|Who is it?||Actor|
|Birth Day||April 07, 1918|
|Birth Place||Norwood, England, United Kingdom|
|Age||102 YEARS OLD|
|Died On||19 December 1996(1996-12-19) (aged 78)\nBridport, Dorset, England, UK|
|Alma mater||Jesus College, Cambridge|
|Spouse(s)||Patricia Horsman (1941–45) Jean Millar (1946–96; his death) 3 children|
|Children||Steven Anne Fenella|
|Parent(s)||Leslie Howard (father) Ruth Evelyn Martin (mother)|
|Relatives||Arthur Howard (uncle) Alan Howard (cousin)|
His first film role was an uncredited bit part in Pimpernel Smith (1941), a film directed by and starring his father in the title role, though young Howard's part ended up on the cutting room floor. In the early 1940s, Howard gained acting experience in regional theatre, the London stage and eventually films; his official debut was in 1947's While the Sun Shines. Howard received varying degrees of exposure in some well-known films, such as The Queen of Spades (1949) and The Browning Version (1951). Howard played Will Scarlet in the episode of the same name of the 1950s British television classic The Adventures of Robin Hood starring Richard Greene. The character of Scarlet was later portrayed by Paul Eddington.

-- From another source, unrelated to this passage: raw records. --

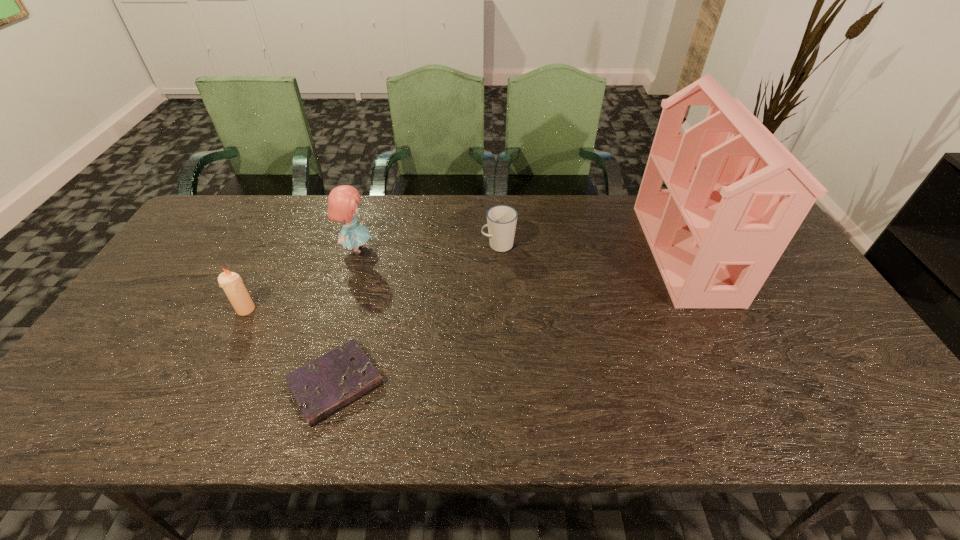 Where is `vacant space that is in between the fourth shortest object and the second object from right to left`? The height and width of the screenshot is (540, 960). vacant space that is in between the fourth shortest object and the second object from right to left is located at coordinates (427, 247).

Identify the location of free space that is in between the doll and the rightmost object. Image resolution: width=960 pixels, height=540 pixels. (520, 251).

Where is `vacant area between the doll and the nearest object`? This screenshot has width=960, height=540. vacant area between the doll and the nearest object is located at coordinates (346, 316).

At what (x,y) coordinates should I click in order to perform the action: click on unoccupied area between the shortest object and the fourth tallest object. Please return your answer as a coordinate pair (x, y). Looking at the image, I should click on (417, 314).

Image resolution: width=960 pixels, height=540 pixels. Identify the location of unoccupied position between the tallest object and the fourth tallest object. (591, 249).

You are a GUI agent. You are given a task and a screenshot of the screen. Output one action in this format:
    pyautogui.click(x=<x>, y=<y>)
    Task: Click on the blank region between the leftmost object and the dollhouse
    Image resolution: width=960 pixels, height=540 pixels.
    Given the screenshot: What is the action you would take?
    pyautogui.click(x=466, y=281)

This screenshot has height=540, width=960. I want to click on object that is the closest to the nearest object, so click(231, 282).

Locate which object is the third closest to the dollhouse. Please provide its 2D coordinates. Your answer should be formatted as a tuple, i.e. [(x, y)], where the tuple contains the x and y coordinates of a point satisfying the conditions above.

[(342, 202)]

Locate an element on the screen. free region that satisfies the following two spatial constraints: 1. with a handle on the side of the second shortest object; 2. on the front side of the candle is located at coordinates (501, 309).

At what (x,y) coordinates should I click in order to perform the action: click on vacant position in the image that satisfies the following two spatial constraints: 1. on the front-facing side of the doll; 2. on the right side of the shortest object. Please return your answer as a coordinate pair (x, y). Looking at the image, I should click on (317, 383). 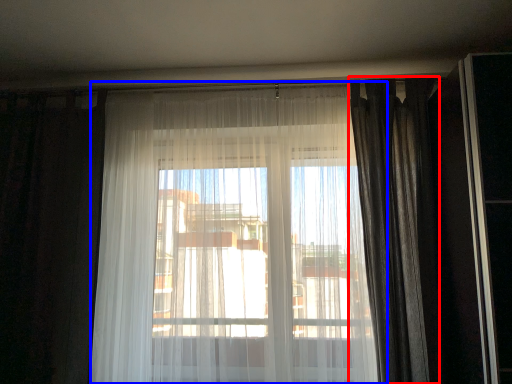 Question: Which point is closer to the camera, curtain (highlighted by a red box) or curtain (highlighted by a blue box)?

Choices:
 (A) curtain
 (B) curtain

Answer: (B) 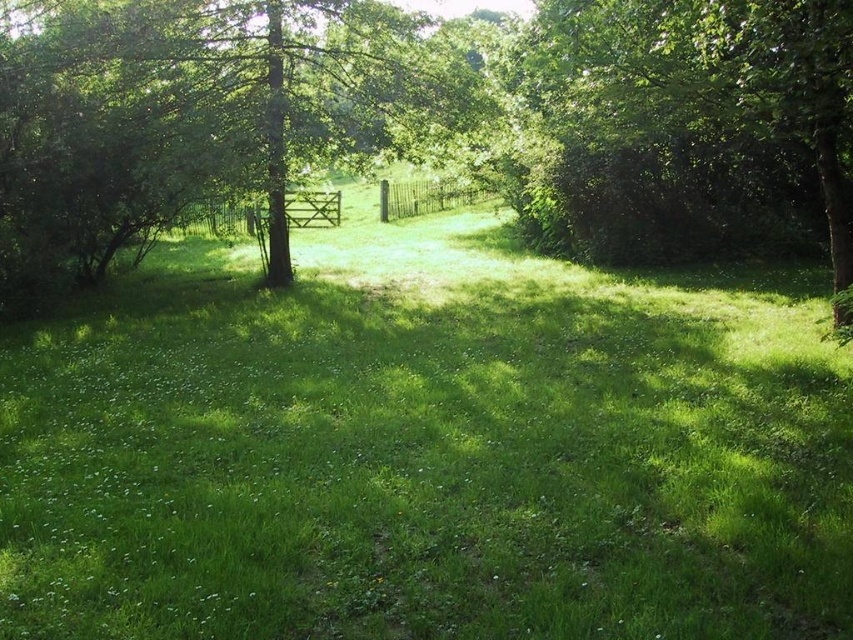 You are standing in the meadow and want to take a photo of both the point at coordinates (x=202, y=227) and the point at (x=379, y=189). Which point will appear larger in the photo?

Point at coordinates (x=202, y=227) will appear larger in the photo because it is closer to the camera than point at coordinates (x=379, y=189). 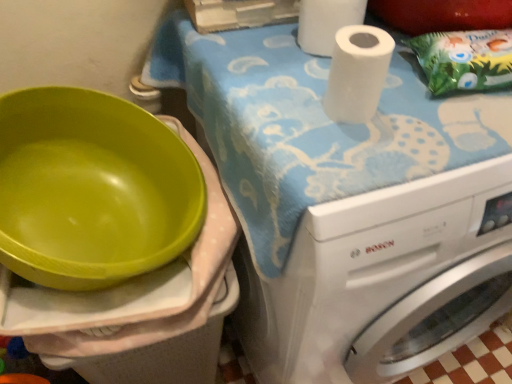 Find the location of a particular element. The width and height of the screenshot is (512, 384). vacant area that lies between white matte paper towel at upper center, placed as the 1th paper towel when sorted from front to back, and green paper bag at upper right is located at coordinates (416, 97).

In the 1980s he wrote In Search of My Father: A Portrait of Leslie Howard, a biography covering the career and mysterious death of his father, whose plane was shot down over the Bay of Biscay on 1 June 1943. His conclusion (which remains in dispute) was that the Germans' goal in shooting down the plane was to kill his father, who had been travelling through Spain and Portugal, ostensibly lecturing on film, but also meeting with local propagandists and shoring up support for the Allied cause.
Howard continued mainly in British "B" films throughout the 1950s and '60s, most notably The Curse of the Mummy's Tomb (1964), along with a few plum television guest roles in British and American television in the 1960s, including the TV series, Combat! s.2 ep.25: "What Are the Bugles Blowin' For?" - Pt.1 & 2 (1964) Wing Commander Hayes in the 1967 Cowboy in Africa TV show with Chuck Connors and Tom Nardini; 1961 episode of Boris Karloff's TV series Thriller, S2 E5 God Grante that she Lye Stille. Of his career in British B films the film historians Steve Chibnall and Brian McFarlane say: "Despite his blond good looks (and resemblance to his father) and his agreeable demeanour, he lacked genuine star quality."
The 1954 Sherlock Holmes television series, based on the Arthur Conan Doyle characters and produced by Sheldon Reynolds, ran for 39 episodes starring Howard as Holmes and Howard Marion-Crawford as Watson. In addition to 21st century DVD releases, in 2006 and 2014 this series was broadcast in the UK on the satellite channel Bonanza.
In the mid-1970s, he reluctantly put aside his acting career to run an art gallery.